*AIM OF THE TASK:* Starting at the line that contains "Outdoor Tile (443, 568)", output each line through the end of the data exactly, and nothing more.

*PROVIDED DATA:*
+ + + +

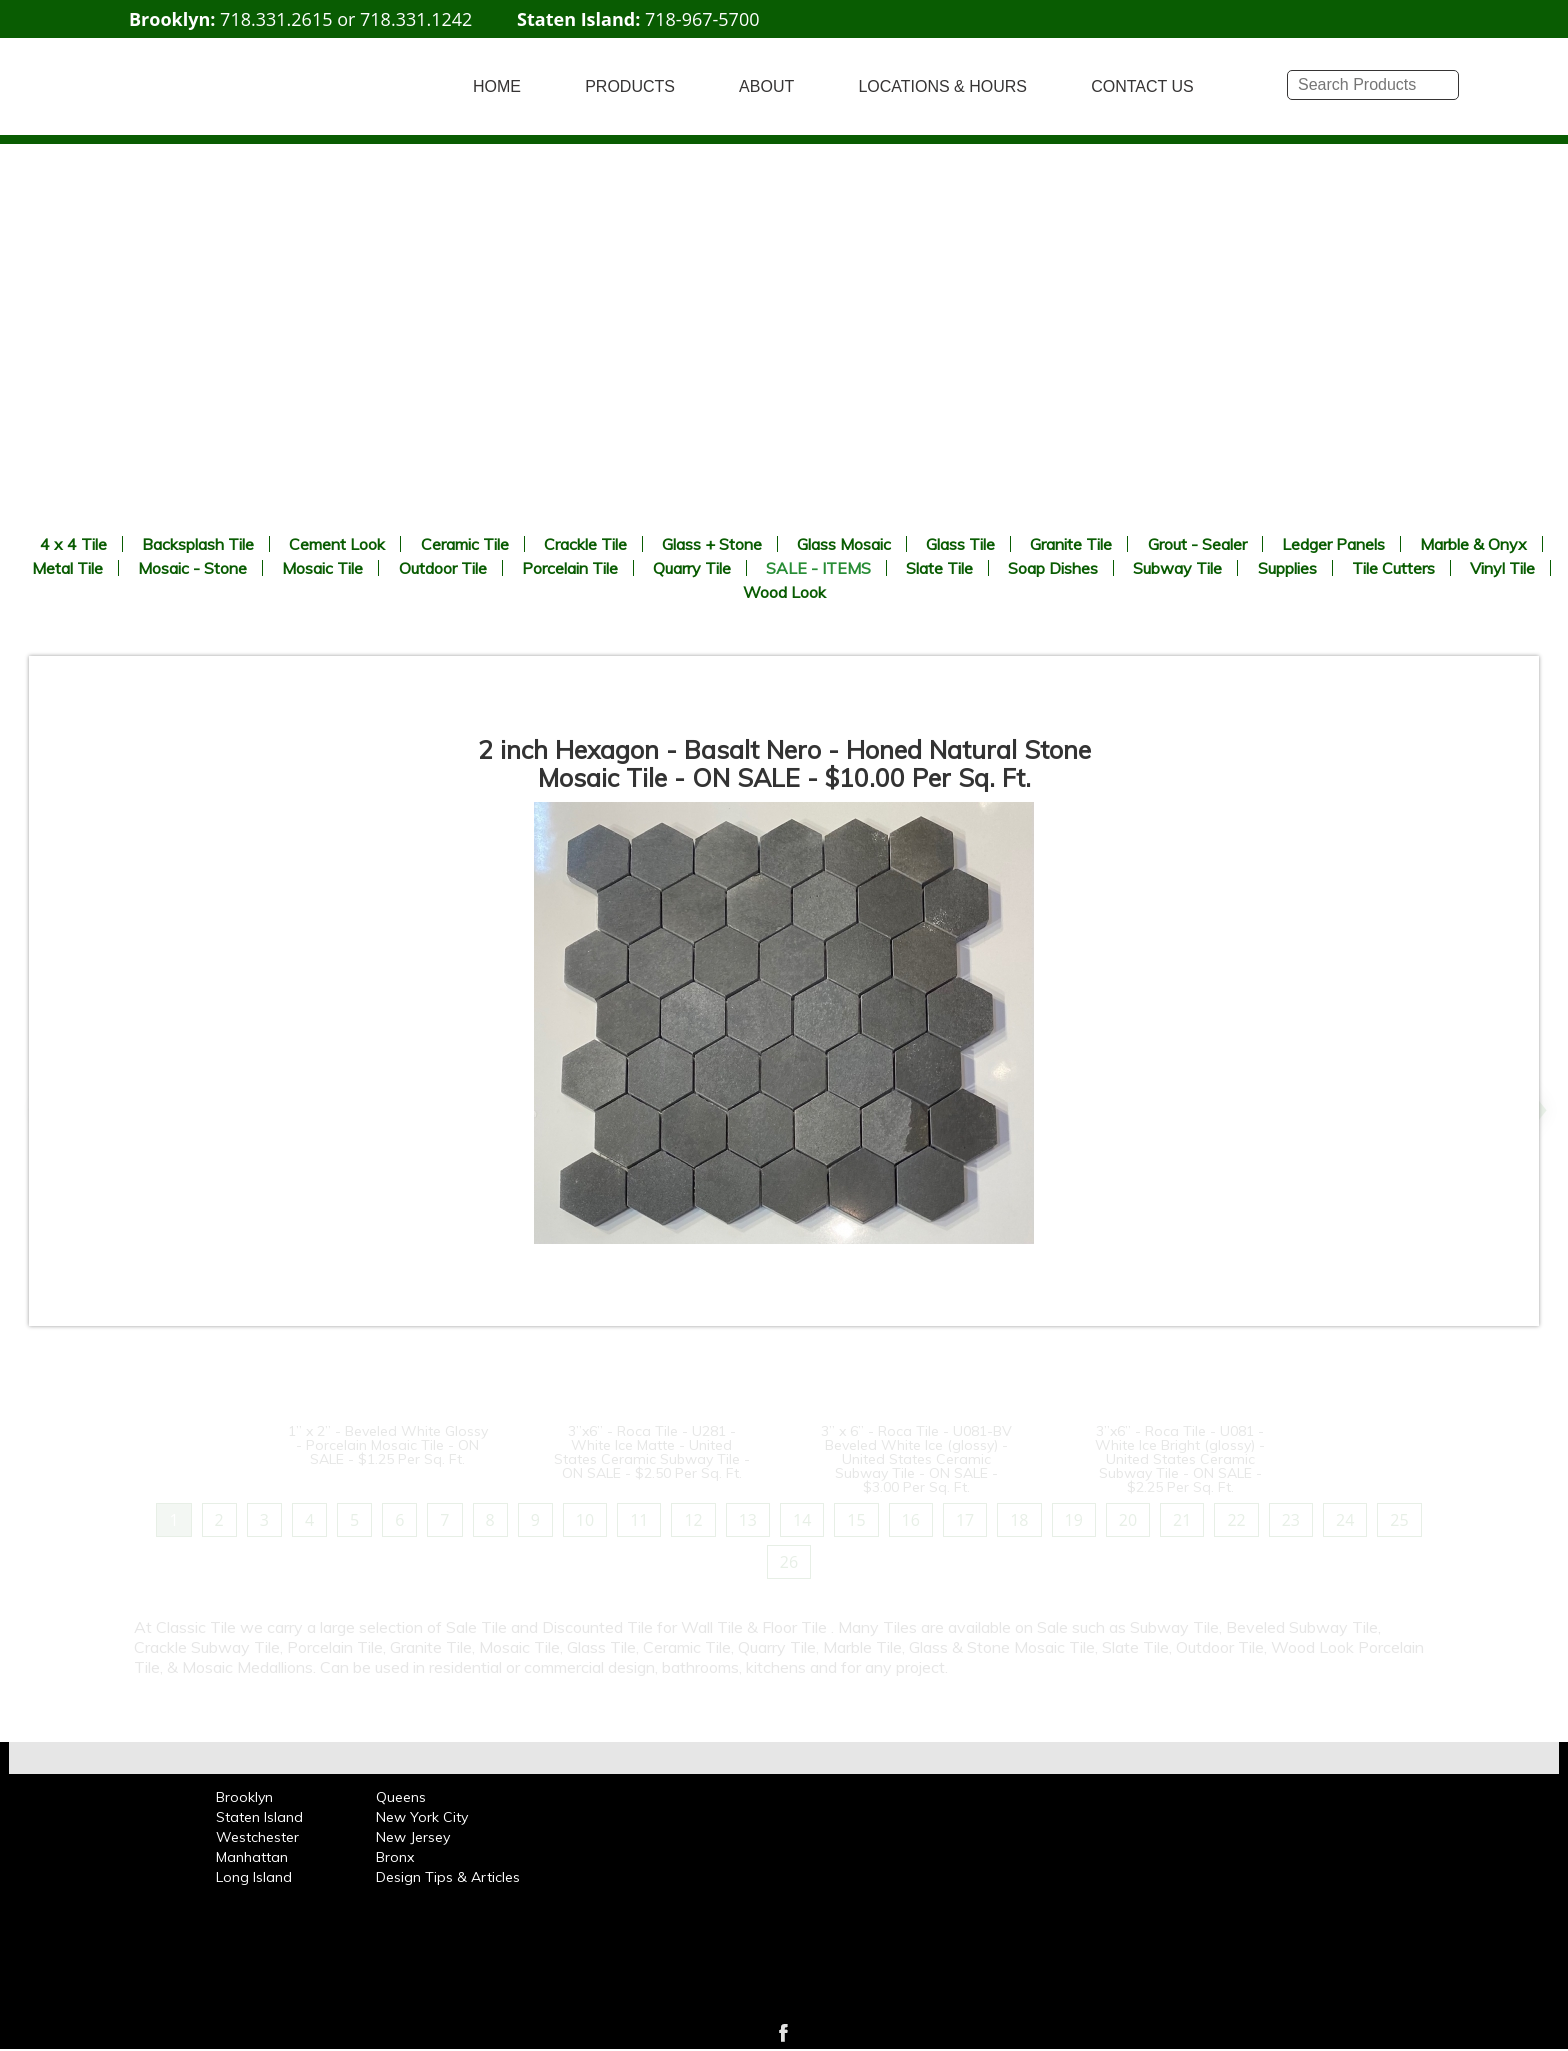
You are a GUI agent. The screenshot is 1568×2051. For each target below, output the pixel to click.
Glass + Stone (712, 544)
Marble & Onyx (1473, 544)
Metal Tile (67, 568)
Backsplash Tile (198, 544)
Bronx (395, 1857)
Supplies (1287, 568)
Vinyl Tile (1502, 568)
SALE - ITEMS (818, 568)
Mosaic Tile (322, 568)
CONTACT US (1142, 86)
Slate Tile (939, 568)
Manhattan (252, 1857)
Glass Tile (960, 544)
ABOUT (766, 86)
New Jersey (413, 1837)
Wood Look (784, 592)
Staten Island (259, 1817)
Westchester (257, 1837)
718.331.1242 (416, 19)
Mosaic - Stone (192, 568)
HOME (497, 86)
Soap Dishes (1053, 568)
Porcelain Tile (570, 568)
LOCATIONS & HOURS (942, 86)
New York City (422, 1817)
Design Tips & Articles (448, 1877)
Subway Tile (1177, 568)
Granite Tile (1071, 544)
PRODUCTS (630, 86)
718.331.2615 (276, 19)
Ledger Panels (1333, 544)
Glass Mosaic (844, 544)
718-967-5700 (702, 19)
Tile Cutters (1393, 568)
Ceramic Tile (465, 544)
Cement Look (337, 544)
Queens (401, 1797)
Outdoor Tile (443, 568)
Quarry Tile (692, 568)
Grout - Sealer (1197, 544)
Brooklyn (244, 1797)
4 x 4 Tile (73, 544)
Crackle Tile (585, 544)
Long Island (254, 1877)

+ + + +

*ANSWER FOR THIS EXERCISE:*
Outdoor Tile (443, 568)
Quarry Tile (692, 568)
Grout - Sealer (1197, 544)
Brooklyn (244, 1797)
4 x 4 Tile (73, 544)
Crackle Tile (585, 544)
Long Island (254, 1877)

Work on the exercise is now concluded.